Я еще в первый раз был в тюремной церкви, да и вообще в церкви не был уже давно, и теперь на меня ее тишина и спокойствие и ровные звуки начинавшейся службы подействовали особенным образом. Опять, как в то утро после моих снов, мое сознание двоилось и не могло слить в одно целое воспринимаемых ощущений. С одной стороны, в душу веяло привычным спокойствием. Вспоминались наша светлая гимназическая церковь и вечернее солнце, глядевшее, как и теперь, в ее окна косыми золотыми лучами, шелест каштанов в саду и тихое чириканье воробьев, собирающихся на покой в кустах сирени… И тихий мир, точно веяние невидимых крыльев ангела, касался разнеженной души кроткими воспоминаниями детски-чистой и возвышенной веры…
Но тотчас же разнеженный взгляд падал на эти решетки кругом… Слух поражало тяжелое треньканье кандалов на хорах, и на одеждах людей, пришедших молиться, я видел клеймо позора. Когда же поэт-причетник открыл левую дверь иконостаса, – я увидел за алтарем в большом окне – распятие… Громадный крест над алтарем – и Распятый, казалось, простирал над небольшим храмом свои израненные руки. Вся фигура и эти раскрытые объятия ясно рисовались на фоне светлого еще неба, глядевшего в окно, но еще яснее выступали из-за них… крепкие прутья железных решеток, вставленных в окна церкви-тюрьмы…

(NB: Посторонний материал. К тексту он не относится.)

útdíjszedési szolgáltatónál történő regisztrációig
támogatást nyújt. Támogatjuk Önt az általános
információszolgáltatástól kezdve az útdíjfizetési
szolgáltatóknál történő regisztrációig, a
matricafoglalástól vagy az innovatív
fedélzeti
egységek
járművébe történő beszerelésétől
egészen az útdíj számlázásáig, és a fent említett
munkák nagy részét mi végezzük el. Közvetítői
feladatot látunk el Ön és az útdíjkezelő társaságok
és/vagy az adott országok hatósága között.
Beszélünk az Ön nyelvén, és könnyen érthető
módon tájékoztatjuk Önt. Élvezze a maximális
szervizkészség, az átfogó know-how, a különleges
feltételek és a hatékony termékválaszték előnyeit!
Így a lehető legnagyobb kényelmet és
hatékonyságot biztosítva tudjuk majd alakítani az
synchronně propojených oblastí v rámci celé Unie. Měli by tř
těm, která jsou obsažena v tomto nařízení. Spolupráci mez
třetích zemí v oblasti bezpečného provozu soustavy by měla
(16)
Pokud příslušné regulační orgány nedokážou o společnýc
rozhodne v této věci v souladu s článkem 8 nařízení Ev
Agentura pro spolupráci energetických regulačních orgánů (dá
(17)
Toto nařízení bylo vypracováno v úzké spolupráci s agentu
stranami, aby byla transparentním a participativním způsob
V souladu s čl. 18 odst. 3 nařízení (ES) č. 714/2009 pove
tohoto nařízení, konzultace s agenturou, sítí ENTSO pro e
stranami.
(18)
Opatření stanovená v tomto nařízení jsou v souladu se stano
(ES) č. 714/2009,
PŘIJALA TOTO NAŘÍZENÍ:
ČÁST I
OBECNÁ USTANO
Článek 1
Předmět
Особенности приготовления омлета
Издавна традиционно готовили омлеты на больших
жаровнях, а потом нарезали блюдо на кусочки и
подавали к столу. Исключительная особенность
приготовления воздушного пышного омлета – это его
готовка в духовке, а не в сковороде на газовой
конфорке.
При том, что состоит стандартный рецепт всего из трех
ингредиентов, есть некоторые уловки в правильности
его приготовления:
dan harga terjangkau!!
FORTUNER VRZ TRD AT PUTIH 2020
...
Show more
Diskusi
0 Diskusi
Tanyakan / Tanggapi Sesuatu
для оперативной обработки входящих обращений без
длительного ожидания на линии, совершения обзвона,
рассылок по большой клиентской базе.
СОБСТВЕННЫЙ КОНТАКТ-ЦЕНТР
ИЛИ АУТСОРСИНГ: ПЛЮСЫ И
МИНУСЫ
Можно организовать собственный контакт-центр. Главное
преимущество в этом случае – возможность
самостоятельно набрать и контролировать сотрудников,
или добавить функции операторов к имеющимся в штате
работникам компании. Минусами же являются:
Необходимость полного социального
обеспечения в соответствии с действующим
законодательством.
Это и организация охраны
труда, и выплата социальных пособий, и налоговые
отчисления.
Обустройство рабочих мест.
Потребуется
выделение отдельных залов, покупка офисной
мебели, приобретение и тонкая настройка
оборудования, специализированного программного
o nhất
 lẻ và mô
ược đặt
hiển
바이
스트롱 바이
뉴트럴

Это было первое напоминание, но… спасибо Распятому за эту горечь. Жизнь полна неисходных противоречий. Ее логика неумолима, она ведет от посылки к выводу, от вывода к другому, и так идут целые цепи выводов, стройных, последовательных и неразрывных, как железные звенья… Без тюрем не обходится ни одно общество. Тюрьмы надо запирать, иначе незачем было бы их строить. Церковь в тюрьме. Из нее можно убежать, как из всякого другого места, стало быть, нужно оградить и церковь… Здесь все так связно, все так поразительно, так неумолимо ясно, что ниоткуда вы не услышите возражения… «Реальная» жизнь не имеет аргументов против неумолимой цепи подобных посылок и заключений. Но вот эту цепь внезапно разрывает образ Распятого, подымающийся высоко над нею. Он простирает свои израненные руки, и его черты глядят на логику фактов с неотвратимым укором: смотрите, люди, – меня, символ свободы, поместили вы рядом с символом рабства, меня вы заключили за железные решетки, меня, разбившего цепи…

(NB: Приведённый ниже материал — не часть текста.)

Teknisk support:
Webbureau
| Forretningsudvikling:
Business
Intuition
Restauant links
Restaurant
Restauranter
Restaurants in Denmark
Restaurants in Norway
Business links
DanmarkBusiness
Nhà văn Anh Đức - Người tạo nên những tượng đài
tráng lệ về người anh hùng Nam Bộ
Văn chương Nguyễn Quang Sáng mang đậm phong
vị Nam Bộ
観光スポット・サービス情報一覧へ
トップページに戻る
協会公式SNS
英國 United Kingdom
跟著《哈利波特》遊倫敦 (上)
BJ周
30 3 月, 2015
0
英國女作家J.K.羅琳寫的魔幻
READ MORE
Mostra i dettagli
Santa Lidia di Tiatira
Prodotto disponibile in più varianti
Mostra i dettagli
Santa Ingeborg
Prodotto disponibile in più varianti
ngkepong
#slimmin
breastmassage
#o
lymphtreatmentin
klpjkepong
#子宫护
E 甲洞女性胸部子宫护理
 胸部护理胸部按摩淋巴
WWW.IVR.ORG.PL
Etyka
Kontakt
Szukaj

И этот укор обращен уже не к арестанту, не к чиновнику, не к офицеру или солдату, твердо знающим свою часть реальной аргументации. Он обращается к человеку, проникая в ту глубину сердца, которая живет вечными чувствами любви и правды, куда не достигает поверхностная логика необходимости минуты. И всякий, имеющий еще очи, видит страшное противоречие; всякий, имеющий уши, слышит неотвратимый укор… И ум, встревоженный глубоким движением души, начинает с сомнением пересматривать стройную цепь реальной необходимости: полно, так ли она стройна, нет ли тут где-нибудь роковой ошибки, которая приводит к таким страшным, таким трагическим противоречиям…

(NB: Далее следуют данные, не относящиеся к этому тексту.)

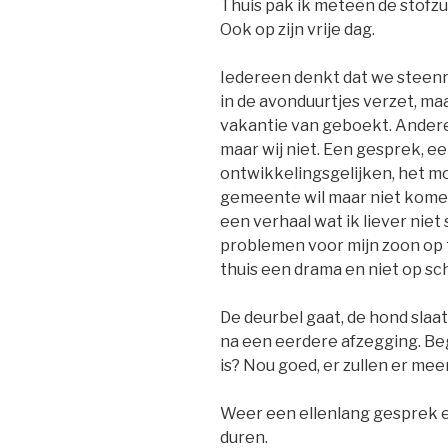
Thuis pak ik meteen de stofzu
Ook op zijn vrije dag.
Iedereen denkt dat we steenri
in de avonduurtjes verzet, ma
vakantie van geboekt. Ander
maar wij niet. Een gesprek, e
ontwikkelingsgelijken, het m
gemeente wil maar niet komen
een verhaal wat ik liever niet 
problemen voor mijn zoon op te
thuis een drama en niet op sch
De deurbel gaat, de hond slaat 
na een eerdere afzegging. Beg
is? Nou goed, er zullen er meer
Weer een ellenlang gesprek e
duren.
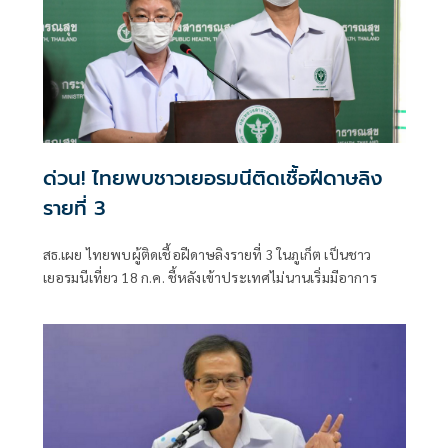
ด่วน! ไทยพบชาวเยอรมนีติดเชื้อฝีดาษลิง
รายที่ 3
สธ.เผย ไทยพบผู้ติดเชื้อฝีดาษลิงรายที่ 3 ในภูเก็ต เป็นชาว
เยอรมนีเที่ยว 18 ก.ค. ชี้หลังเข้าประเทศไม่นานเริ่มมีอาการ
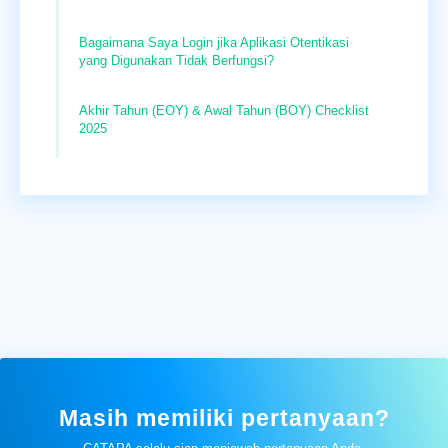
Bagaimana Saya Login jika Aplikasi Otentikasi
yang Digunakan Tidak Berfungsi?
Akhir Tahun (EOY) & Awal Tahun (BOY) Checklist
2025
Masih memiliki pertanyaan?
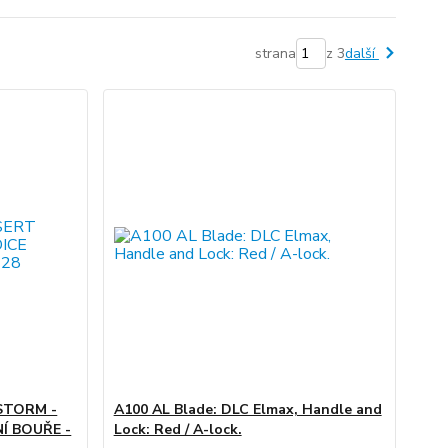
strana
z 3
další
STORM -
A100 AL Blade: DLC Elmax, Handle and
Í BOUŘE -
Lock: Red / A-lock.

Никогда еще ни в одной церкви не испытывал я таких сильных, хотя и смешанных, впечатлений… Но это было только в первые минуты. Церковь понемногу наполнялась. Вот вошел смотритель в новом мундире и с каким-то наслаждением умиления стал креститься на иконы. Дружной, шуршащей толпой вошли арестантки и стали с левой стороны среднего отделения, у самой ограды (сторонняя публика стояла с правой). Они были в темных платьях, черные платки покрывали их головы; глаза их были потуплены, но из-под темных платков то и дело вырывались быстрые, жадные взгляды женщин, вышедших сюда из своих камер. Вот звякнули кольца завесы, отдернутой рукой священника, стихло ровное чтение арестанта, прозвучал первый возглас: «Во имя Отца и Сына…»
И мое обаяние было разрушено. Дьячок гнусил и торопился, священник возглашал громко, резко, торопливо, с очевидным желанием отделаться поскорей. И мне оба они показались только чиновниками, отправляющими привычную службу…
1886
notes
Примечания
1
Этот отрывок из рассказа «Содержащаяся» («Русские ведомости», 1886) не был пропущен царской цензурой.